If a provider can't explain where their data comes from, doesn't have a documented opt-out process, or dismisses compliance questions with "it's all public data," move on. The legal standard for personal data has moved well past that.
5. Delivery Format
How the data gets to you matters more than most buyers realize during evaluation. The delivery format determines how much engineering work is needed to integrate, how flexibly you can use the data, and whether the provider fits into your existing stack.
There are three main delivery formats:
API
RESTful endpoints where you send a request and get back a person or company profile. Person enrichment APIs take an email, name, or LinkedIn URL and return a full contact profile. Company enrichment APIs take a domain or company name and return firmographic data: employee count, industry, company size, growth trends, workforce distributions. Best for real-time enrichment, where you want to enrich records the moment they enter your system. APIs are the most flexible format and the easiest to integrate with CRMs, automation platforms (Clay, Make, Zapier), and custom applications.
Evaluate the API on: response latency, rate limits, error handling, documentation quality, and SDK availability. A well-documented API with clear error codes and rate limit headers saves your engineering team hours compared to a poorly documented one.
Bulk Data Feeds
Flat files (CSV, JSON, Parquet) delivered on a schedule. Best for teams that need to load large datasets into their own infrastructure for analysis, machine learning, or data warehouse integration. Less flexible than APIs for real-time use cases but better for large-volume offline processing.
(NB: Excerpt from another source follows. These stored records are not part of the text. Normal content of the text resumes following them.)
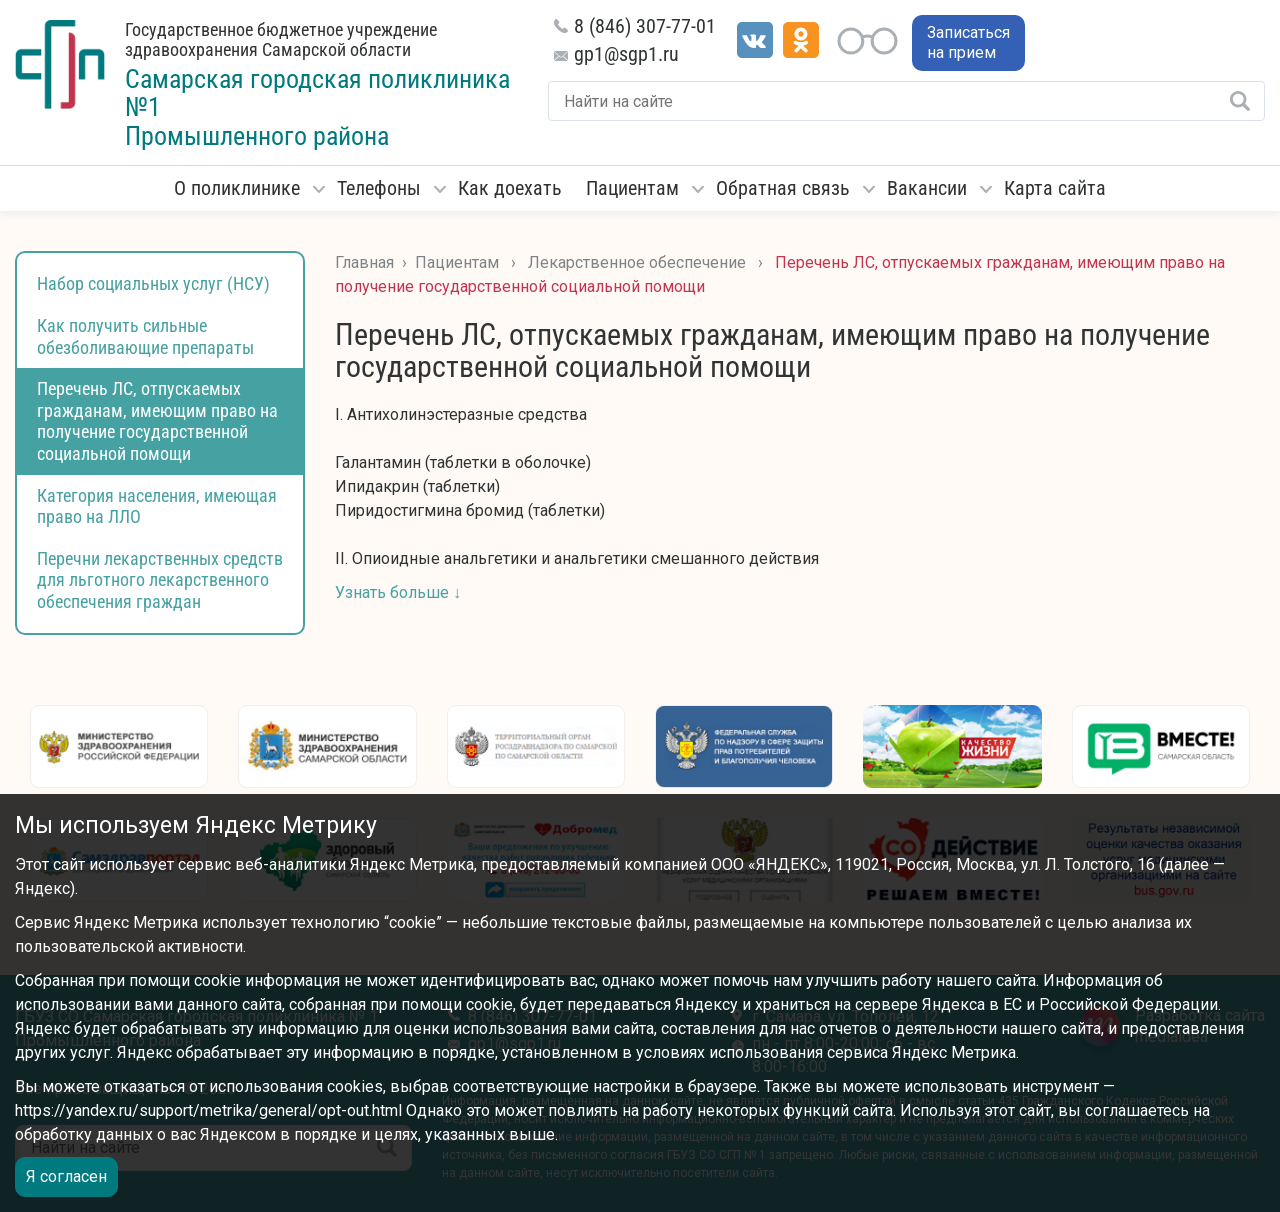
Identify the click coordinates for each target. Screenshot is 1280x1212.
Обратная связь (783, 188)
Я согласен (66, 1176)
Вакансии (927, 188)
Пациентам (632, 188)
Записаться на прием (968, 42)
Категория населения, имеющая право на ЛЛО (157, 506)
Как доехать (510, 188)
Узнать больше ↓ (398, 592)
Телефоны (379, 188)
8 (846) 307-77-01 (645, 26)
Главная (364, 262)
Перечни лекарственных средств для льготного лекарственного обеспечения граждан (160, 580)
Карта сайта (1055, 188)
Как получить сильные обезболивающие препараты (145, 336)
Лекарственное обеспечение (637, 262)
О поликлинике (237, 188)
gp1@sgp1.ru (626, 54)
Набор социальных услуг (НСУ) (153, 283)
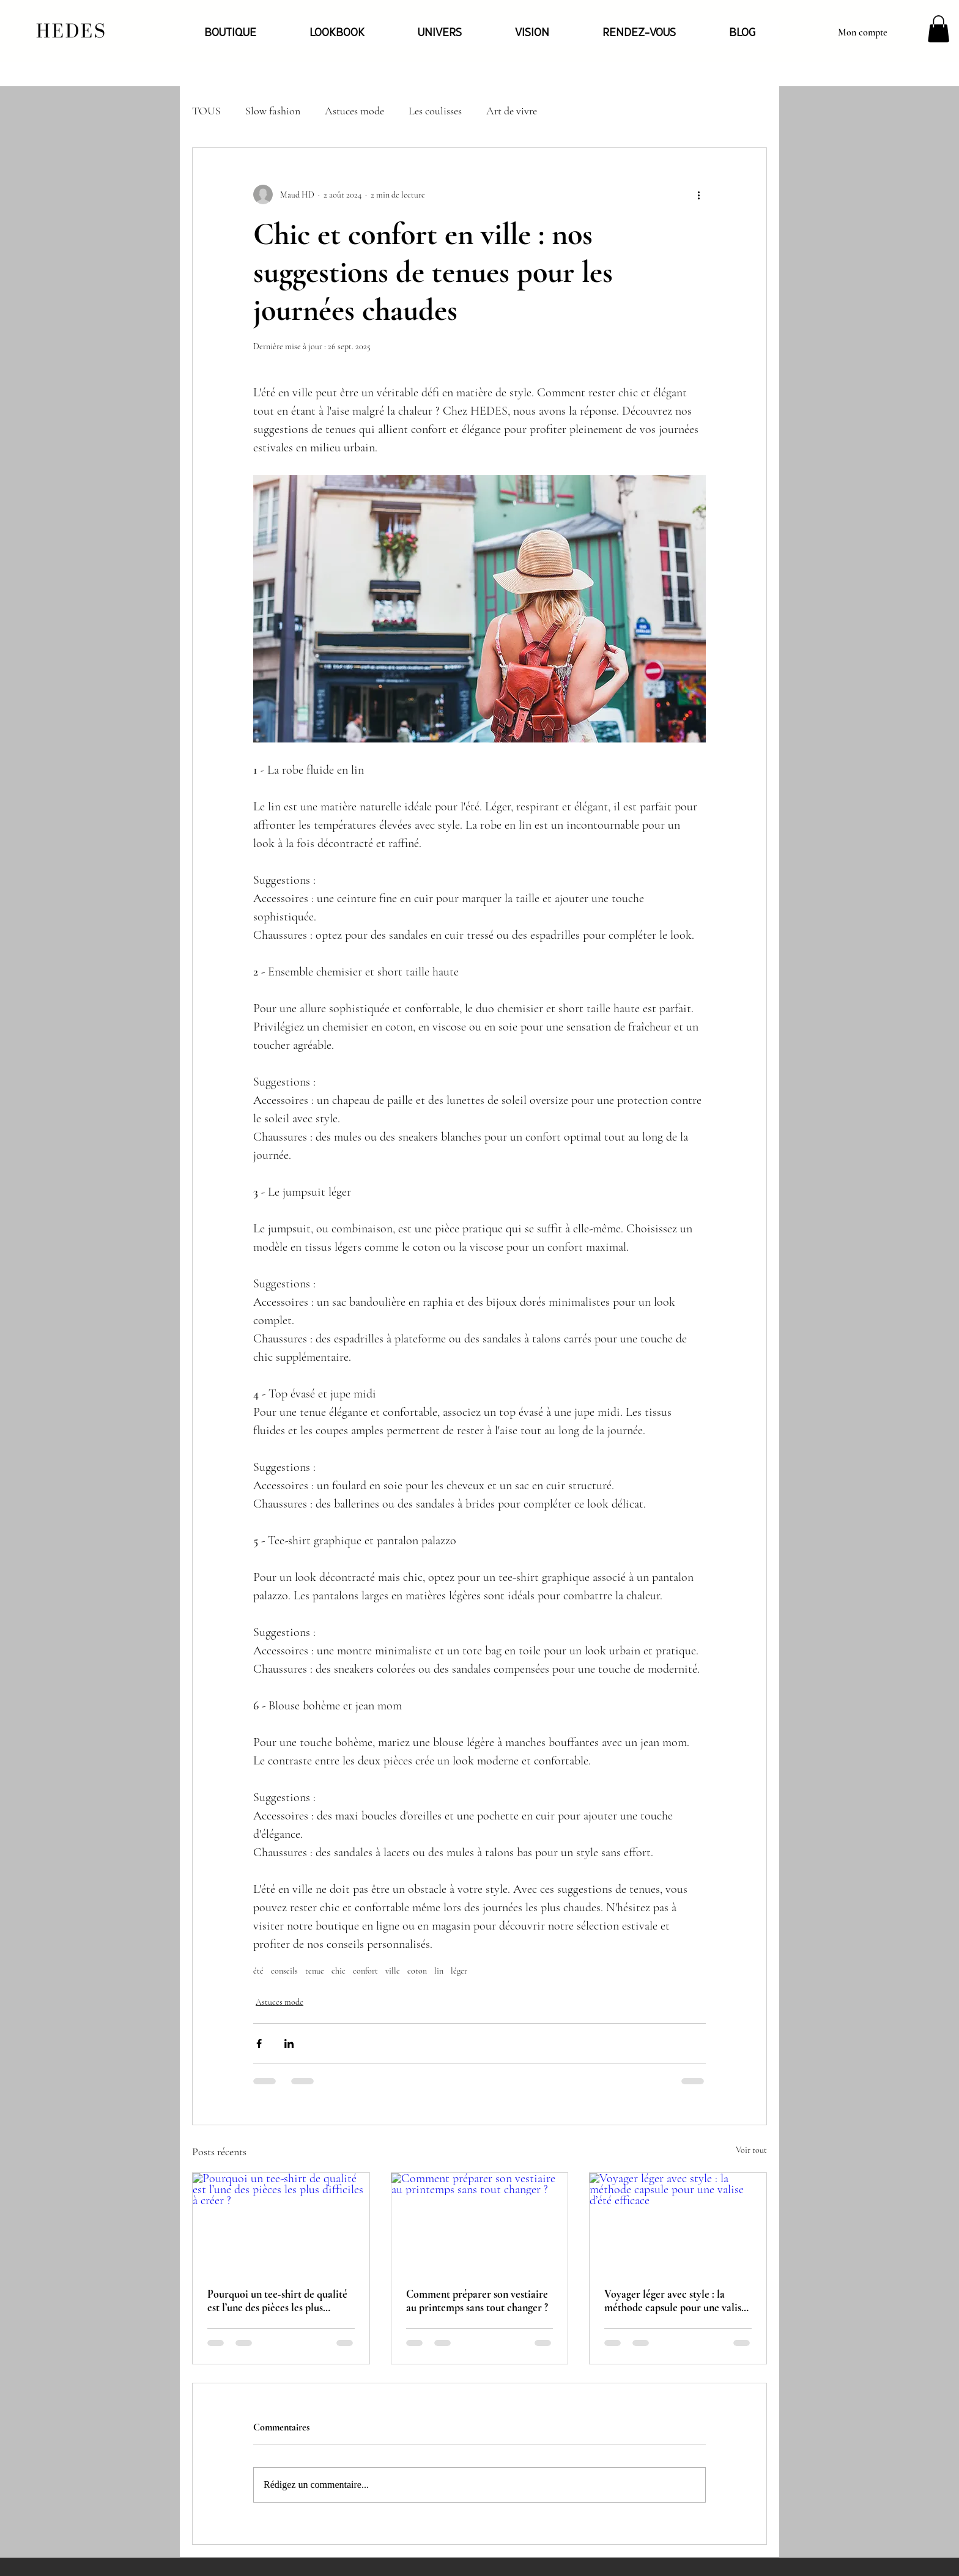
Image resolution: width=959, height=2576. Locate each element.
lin (438, 1971)
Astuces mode (354, 110)
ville (392, 1971)
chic (338, 1971)
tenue (314, 1971)
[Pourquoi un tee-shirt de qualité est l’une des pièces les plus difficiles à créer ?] (281, 2222)
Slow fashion (272, 110)
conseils (284, 1971)
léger (459, 1971)
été (258, 1971)
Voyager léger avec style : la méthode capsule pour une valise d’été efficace (675, 2300)
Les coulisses (435, 110)
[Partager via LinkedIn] (289, 2043)
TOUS (206, 110)
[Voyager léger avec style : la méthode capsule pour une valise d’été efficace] (678, 2222)
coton (417, 1971)
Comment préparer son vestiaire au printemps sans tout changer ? (477, 2300)
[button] (938, 28)
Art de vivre (511, 110)
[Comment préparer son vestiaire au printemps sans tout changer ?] (479, 2222)
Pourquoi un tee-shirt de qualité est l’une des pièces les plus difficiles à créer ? (277, 2300)
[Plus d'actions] (698, 194)
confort (365, 1971)
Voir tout (751, 2150)
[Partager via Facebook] (259, 2043)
Evaluate bulk feeds on: delivery schedule, file format options, incremental vs. full updates (incremental saves you from re-processing millions of unchanged records), and delivery mechanism (S3 bucket, SFTP, direct download).
Platform/UI
A web interface where users can search, filter, and export lists manually. Best for sales teams that need quick, ad-hoc lookups without technical integration. Worst for automation and scale.
Some teams need more than one format. An API for real-time enrichment plus bulk feeds for quarterly data warehouse refreshes, for example. Check whether the provider supports the formats you need today and the ones you'll need as your team grows.
Avoid providers that only offer a platform UI with no API access, or whose API documentation is thin, outdated, or requires a sales call to access.
Running the Evaluation
The framework above is a lot to track. Here's a practical process:
- Define your requirements. Write down your ICP, the fields you need, your expected volume, your latency requirements, and your compliance obligations. Be specific.
- Shortlist 2-3 providers. Use the framework to filter. Eliminate providers that clearly don't cover your geography, don't offer your required delivery format, or can't meet your compliance needs.
- Test with your data. Request trials from your shortlist. Export 500-1,000 real records from your CRM. Run them through each provider. Measure match rate, field completeness, and accuracy. Compare side by side.
- Spot-check accuracy. Pick 50 matched records from each provider. Manually verify job titles against LinkedIn. Send test emails to check deliverability. Call a few phone numbers. This is tedious but it's the only way to know whether the data holds up.
- Test the integration. If you're using the API, build a proof of concept. How long does integration take? Is the documentation clear? Does the error handling make sense? How responsive is support when you hit an issue?
The data layer is the foundation of your GTM stack. Whether you need person data for contact intelligence, company data for account intelligence, or both, a bad choice here creates problems that show up everywhere: pipeline quality suffers, emails bounce, SDRs lose trust in the system, and compliance gaps widen. A few weeks spent on a proper evaluation saves you from a painful migration later.